**Task details**: Each line with the word "Title" must appear in the answer, copied from the records.

**Data extracts**:
⁂

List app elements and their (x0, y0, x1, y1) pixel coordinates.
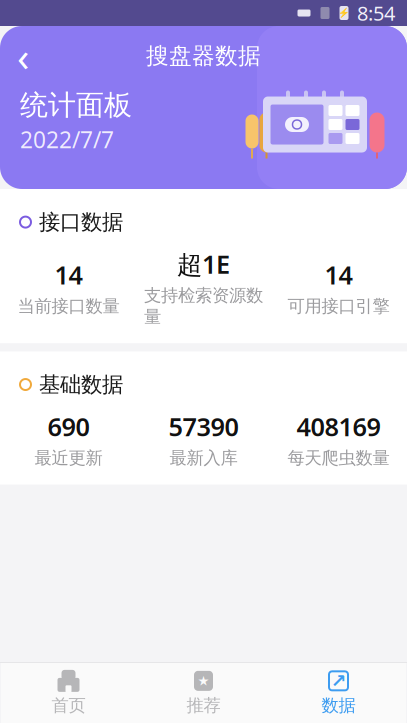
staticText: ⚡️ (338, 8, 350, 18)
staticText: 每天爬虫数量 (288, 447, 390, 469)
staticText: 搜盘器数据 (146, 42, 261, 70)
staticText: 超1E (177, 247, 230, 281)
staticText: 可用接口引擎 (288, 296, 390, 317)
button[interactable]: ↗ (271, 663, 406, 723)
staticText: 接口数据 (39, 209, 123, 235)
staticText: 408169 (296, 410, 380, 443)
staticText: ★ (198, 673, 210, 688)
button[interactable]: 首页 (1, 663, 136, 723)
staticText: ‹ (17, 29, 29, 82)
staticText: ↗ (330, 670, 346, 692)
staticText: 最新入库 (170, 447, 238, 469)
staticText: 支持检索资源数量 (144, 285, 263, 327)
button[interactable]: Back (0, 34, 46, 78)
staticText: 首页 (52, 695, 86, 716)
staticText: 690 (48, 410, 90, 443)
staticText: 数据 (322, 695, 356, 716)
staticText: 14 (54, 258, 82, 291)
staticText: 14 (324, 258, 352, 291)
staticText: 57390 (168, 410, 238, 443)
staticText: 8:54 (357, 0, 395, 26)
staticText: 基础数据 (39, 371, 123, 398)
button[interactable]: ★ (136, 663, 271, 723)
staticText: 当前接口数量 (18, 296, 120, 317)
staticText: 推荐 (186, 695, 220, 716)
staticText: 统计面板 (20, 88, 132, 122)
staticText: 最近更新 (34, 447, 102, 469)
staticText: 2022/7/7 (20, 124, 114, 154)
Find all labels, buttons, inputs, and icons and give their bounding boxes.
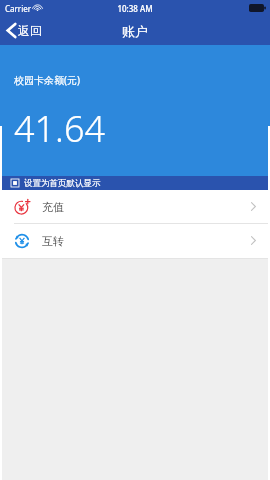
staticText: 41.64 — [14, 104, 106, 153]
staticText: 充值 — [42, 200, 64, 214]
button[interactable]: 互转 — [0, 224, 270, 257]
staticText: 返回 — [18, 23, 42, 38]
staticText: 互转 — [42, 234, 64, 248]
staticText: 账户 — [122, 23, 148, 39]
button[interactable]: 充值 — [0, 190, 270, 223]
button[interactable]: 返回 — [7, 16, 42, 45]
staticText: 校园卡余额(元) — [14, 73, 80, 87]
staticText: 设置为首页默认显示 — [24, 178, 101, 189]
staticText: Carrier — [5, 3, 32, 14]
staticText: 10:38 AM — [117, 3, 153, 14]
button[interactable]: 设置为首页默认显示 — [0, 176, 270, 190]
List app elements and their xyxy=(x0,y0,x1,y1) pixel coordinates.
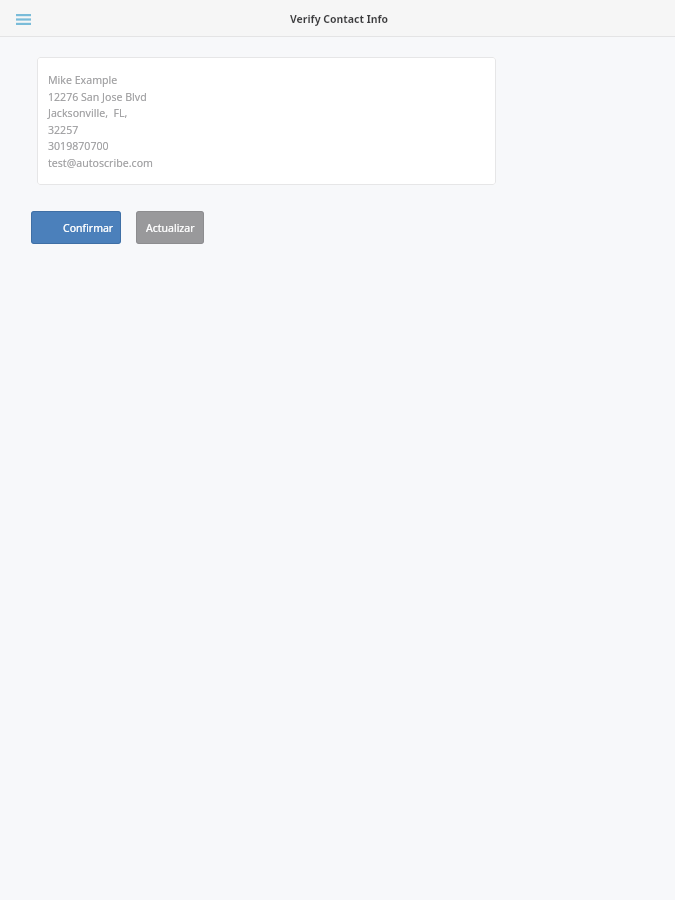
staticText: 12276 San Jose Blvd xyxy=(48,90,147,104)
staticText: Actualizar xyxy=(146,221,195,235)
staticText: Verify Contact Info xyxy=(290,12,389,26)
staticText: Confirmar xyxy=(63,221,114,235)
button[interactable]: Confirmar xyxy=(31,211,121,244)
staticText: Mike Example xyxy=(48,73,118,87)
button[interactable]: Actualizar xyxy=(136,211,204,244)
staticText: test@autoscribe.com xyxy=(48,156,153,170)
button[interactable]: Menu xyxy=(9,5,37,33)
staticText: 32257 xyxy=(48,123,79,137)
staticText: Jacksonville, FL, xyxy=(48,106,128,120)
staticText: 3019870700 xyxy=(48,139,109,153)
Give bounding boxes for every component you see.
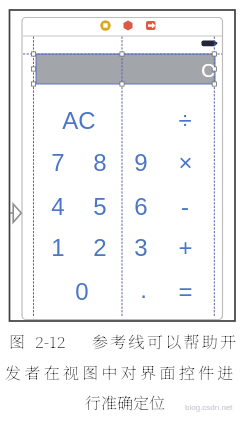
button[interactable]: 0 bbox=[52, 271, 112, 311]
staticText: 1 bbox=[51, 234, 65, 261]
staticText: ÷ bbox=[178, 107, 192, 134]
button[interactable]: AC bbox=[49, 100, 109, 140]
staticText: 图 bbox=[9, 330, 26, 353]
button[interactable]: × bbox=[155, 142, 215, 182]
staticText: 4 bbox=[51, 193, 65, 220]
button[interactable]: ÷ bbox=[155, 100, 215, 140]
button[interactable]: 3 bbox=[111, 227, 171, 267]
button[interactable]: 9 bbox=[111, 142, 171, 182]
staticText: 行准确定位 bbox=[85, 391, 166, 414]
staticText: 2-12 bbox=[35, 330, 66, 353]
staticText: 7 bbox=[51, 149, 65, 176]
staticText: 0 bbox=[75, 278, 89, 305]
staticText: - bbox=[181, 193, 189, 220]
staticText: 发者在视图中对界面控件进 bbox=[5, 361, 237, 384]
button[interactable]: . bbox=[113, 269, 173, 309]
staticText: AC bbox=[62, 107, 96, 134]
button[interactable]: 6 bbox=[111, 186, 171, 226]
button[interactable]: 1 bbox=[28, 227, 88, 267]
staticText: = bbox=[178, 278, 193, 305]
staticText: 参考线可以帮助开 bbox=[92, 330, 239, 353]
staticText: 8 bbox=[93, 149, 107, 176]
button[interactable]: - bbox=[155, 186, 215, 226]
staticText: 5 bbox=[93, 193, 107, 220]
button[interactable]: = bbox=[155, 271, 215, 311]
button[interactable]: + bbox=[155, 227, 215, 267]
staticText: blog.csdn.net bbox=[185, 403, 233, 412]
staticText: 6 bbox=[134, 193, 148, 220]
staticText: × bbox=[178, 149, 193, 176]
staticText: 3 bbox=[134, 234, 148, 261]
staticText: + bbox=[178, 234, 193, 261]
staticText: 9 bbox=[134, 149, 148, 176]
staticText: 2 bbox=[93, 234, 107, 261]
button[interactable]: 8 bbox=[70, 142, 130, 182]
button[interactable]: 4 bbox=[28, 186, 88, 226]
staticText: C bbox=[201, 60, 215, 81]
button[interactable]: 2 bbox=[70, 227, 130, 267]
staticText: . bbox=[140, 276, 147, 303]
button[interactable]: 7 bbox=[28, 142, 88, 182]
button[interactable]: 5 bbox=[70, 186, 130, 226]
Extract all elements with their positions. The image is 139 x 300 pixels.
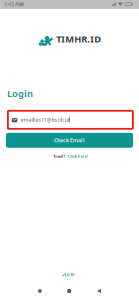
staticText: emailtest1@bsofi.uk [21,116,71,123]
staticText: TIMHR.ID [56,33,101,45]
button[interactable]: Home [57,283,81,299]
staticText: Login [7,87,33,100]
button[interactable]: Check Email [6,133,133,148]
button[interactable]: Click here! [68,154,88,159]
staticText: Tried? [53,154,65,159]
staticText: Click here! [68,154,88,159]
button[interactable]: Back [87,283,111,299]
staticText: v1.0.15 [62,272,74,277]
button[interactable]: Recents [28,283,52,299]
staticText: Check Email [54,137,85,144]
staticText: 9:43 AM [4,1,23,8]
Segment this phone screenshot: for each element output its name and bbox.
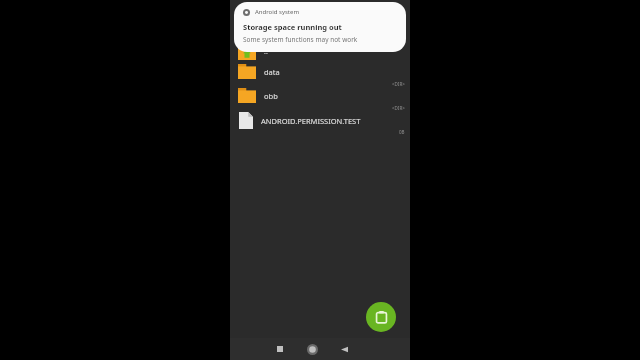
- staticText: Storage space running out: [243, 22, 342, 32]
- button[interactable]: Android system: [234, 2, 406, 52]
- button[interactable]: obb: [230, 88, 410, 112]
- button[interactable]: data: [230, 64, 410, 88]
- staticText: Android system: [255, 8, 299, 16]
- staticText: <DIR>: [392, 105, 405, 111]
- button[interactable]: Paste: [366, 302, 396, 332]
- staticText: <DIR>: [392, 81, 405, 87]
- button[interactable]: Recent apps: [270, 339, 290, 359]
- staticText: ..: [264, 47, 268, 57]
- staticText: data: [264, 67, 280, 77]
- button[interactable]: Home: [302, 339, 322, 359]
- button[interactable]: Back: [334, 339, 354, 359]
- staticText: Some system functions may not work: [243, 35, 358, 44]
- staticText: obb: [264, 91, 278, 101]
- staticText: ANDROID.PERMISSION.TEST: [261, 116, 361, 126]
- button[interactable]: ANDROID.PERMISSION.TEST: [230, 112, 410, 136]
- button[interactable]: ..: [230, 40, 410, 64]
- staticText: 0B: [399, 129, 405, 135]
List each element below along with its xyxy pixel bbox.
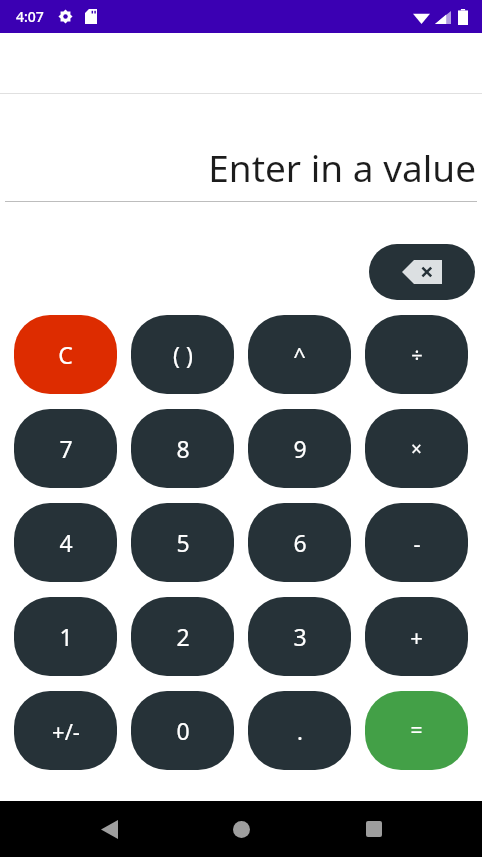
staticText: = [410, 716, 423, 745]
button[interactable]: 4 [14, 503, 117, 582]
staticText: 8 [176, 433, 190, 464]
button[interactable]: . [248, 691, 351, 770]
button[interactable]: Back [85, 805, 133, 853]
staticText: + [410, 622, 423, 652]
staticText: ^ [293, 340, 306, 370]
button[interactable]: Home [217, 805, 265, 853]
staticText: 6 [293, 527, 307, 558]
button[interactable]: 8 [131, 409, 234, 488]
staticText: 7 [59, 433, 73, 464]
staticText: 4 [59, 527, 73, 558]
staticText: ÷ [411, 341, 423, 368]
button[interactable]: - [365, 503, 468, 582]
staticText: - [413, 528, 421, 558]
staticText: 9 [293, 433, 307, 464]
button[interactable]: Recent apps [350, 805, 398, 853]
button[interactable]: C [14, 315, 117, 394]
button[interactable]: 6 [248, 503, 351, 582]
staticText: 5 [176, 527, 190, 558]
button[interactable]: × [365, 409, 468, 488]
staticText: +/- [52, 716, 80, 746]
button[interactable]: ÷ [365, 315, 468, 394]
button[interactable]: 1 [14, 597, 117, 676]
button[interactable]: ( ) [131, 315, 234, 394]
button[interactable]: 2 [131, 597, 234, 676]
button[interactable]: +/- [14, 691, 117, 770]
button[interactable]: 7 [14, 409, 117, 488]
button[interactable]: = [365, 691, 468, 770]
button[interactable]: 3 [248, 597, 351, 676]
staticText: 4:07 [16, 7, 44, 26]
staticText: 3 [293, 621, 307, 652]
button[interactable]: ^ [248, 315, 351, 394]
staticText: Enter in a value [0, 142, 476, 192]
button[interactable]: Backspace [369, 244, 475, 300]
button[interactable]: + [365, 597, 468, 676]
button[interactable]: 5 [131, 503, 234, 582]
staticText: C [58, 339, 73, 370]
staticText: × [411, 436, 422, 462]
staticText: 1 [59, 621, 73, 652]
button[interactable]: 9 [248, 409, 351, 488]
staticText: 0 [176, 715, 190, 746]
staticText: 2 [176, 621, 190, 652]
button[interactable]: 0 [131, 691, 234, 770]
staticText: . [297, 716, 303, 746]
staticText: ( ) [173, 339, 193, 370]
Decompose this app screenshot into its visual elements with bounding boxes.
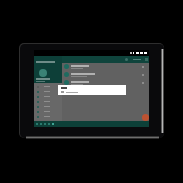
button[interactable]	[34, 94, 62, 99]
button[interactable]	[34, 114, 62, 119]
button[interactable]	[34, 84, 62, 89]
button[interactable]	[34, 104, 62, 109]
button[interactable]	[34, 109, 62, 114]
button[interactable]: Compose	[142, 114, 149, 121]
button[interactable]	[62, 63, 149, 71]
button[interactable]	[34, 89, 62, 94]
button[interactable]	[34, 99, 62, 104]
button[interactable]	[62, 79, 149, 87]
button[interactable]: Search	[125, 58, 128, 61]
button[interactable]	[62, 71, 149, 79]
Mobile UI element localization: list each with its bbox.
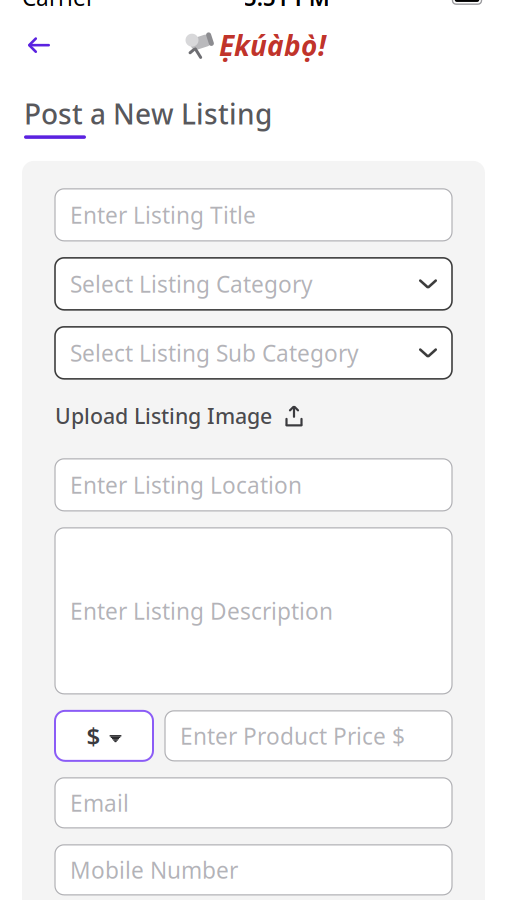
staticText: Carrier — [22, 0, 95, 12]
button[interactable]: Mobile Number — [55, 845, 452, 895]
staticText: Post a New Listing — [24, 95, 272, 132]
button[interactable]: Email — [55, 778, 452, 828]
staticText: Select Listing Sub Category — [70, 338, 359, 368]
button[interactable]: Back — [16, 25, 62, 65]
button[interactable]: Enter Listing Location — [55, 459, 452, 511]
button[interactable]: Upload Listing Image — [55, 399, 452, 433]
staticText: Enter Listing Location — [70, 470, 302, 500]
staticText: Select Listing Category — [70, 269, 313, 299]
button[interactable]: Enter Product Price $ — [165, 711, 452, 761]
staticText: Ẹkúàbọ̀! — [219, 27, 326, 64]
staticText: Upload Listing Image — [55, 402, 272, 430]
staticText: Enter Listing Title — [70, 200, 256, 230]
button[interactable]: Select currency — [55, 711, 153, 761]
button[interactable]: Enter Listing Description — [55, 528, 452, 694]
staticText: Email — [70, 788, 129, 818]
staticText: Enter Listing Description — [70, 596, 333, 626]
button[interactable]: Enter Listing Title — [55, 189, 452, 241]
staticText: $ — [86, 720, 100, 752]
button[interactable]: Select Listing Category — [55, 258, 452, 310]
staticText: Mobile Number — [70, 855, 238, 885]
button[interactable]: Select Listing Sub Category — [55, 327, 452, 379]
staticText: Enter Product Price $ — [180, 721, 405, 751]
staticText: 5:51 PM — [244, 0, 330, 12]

⁂

**Response to this task**:
staticText: Enter Listing Title — [70, 200, 256, 230]
button[interactable]: Enter Listing Title — [55, 189, 452, 241]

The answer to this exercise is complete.